Dans son interview, Verratti réclame ainsi de la patience et un peu de mesure. "Ils ont le droit d’applaudir, de siffler à la fin des matchs, mais si on veut grandir tous ensemble, il ne faut pas tout jeter à la poubelle, dit-il. C’est dur, mais on a été éliminés par Madrid, une grande équipe. Imaginez si on avait été sortis par Villarreal comme le Bayern Munich, on ne serait même pas sortis du stade !".

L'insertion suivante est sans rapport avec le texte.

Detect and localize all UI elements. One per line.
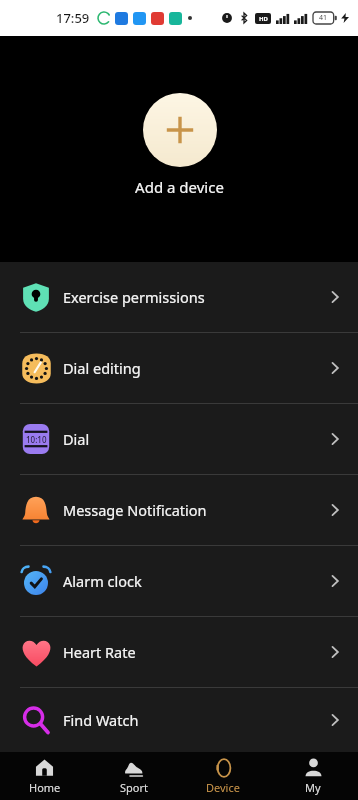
- button[interactable]: Add a device: [135, 93, 224, 197]
- staticText: HD: [259, 15, 268, 23]
- button[interactable]: Message Notification: [0, 475, 358, 545]
- staticText: Sport: [120, 780, 148, 795]
- staticText: Heart Rate: [63, 642, 136, 662]
- button[interactable]: Exercise permissions: [0, 262, 358, 332]
- staticText: 10:10: [26, 434, 47, 445]
- button[interactable]: Home: [0, 752, 89, 800]
- staticText: Dial editing: [63, 358, 141, 378]
- button[interactable]: My: [268, 752, 358, 800]
- button[interactable]: Sport: [89, 752, 178, 800]
- staticText: Alarm clock: [63, 571, 142, 591]
- staticText: Find Watch: [63, 710, 139, 730]
- staticText: Device: [206, 780, 240, 795]
- button[interactable]: Alarm clock: [0, 546, 358, 616]
- button[interactable]: Find Watch: [0, 688, 358, 752]
- staticText: 41: [319, 13, 328, 23]
- staticText: Exercise permissions: [63, 287, 205, 307]
- staticText: Message Notification: [63, 500, 207, 520]
- button[interactable]: Dial editing: [0, 333, 358, 403]
- staticText: My: [305, 780, 321, 795]
- staticText: Home: [29, 780, 61, 795]
- staticText: 17:59: [56, 9, 90, 27]
- button[interactable]: Heart Rate: [0, 617, 358, 687]
- staticText: Dial: [63, 429, 90, 449]
- button[interactable]: Device: [178, 752, 268, 800]
- button[interactable]: 10:10: [0, 404, 358, 474]
- staticText: Add a device: [135, 177, 224, 197]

Une banderole au Parc des Princes demandant le départ de Leonardo, 2022

Crédit: Getty Images

Dans le reste de son entretien, Verratti écume tous les sujets et forcément le plus brûlant d'entre eux : l'avenir de Kylian Mbappé. Alors que le Français a annoncé que sa décision était prise et que l'annonce ne devrait plus tarder, l'Italien, proche du Français, ne cache pas qu'il est impatient de connaître l'issue finale du dossier.
"Cela aura un impact sur le club quelle que soit sa décision, explique-t-il. C’est un des plus grands joueurs de la planète en ce moment donc on veut tous qu’il reste ici. Mais quand je parle avec lui, c’est plus pour rigoler. En football, quand on a quelque chose dans la tête, qu’une décision est proche, on n’en parle pas beaucoup. C’est sa décision, et je l’attends, comme vous. Quand je suis en repos et que je vois des notifications qui disent que Kylian est à Madrid, ça me donne mal au ventre (rires). Même si après il me dit : 'Tranquille, j’étais en vacances'. On attend tous de savoir".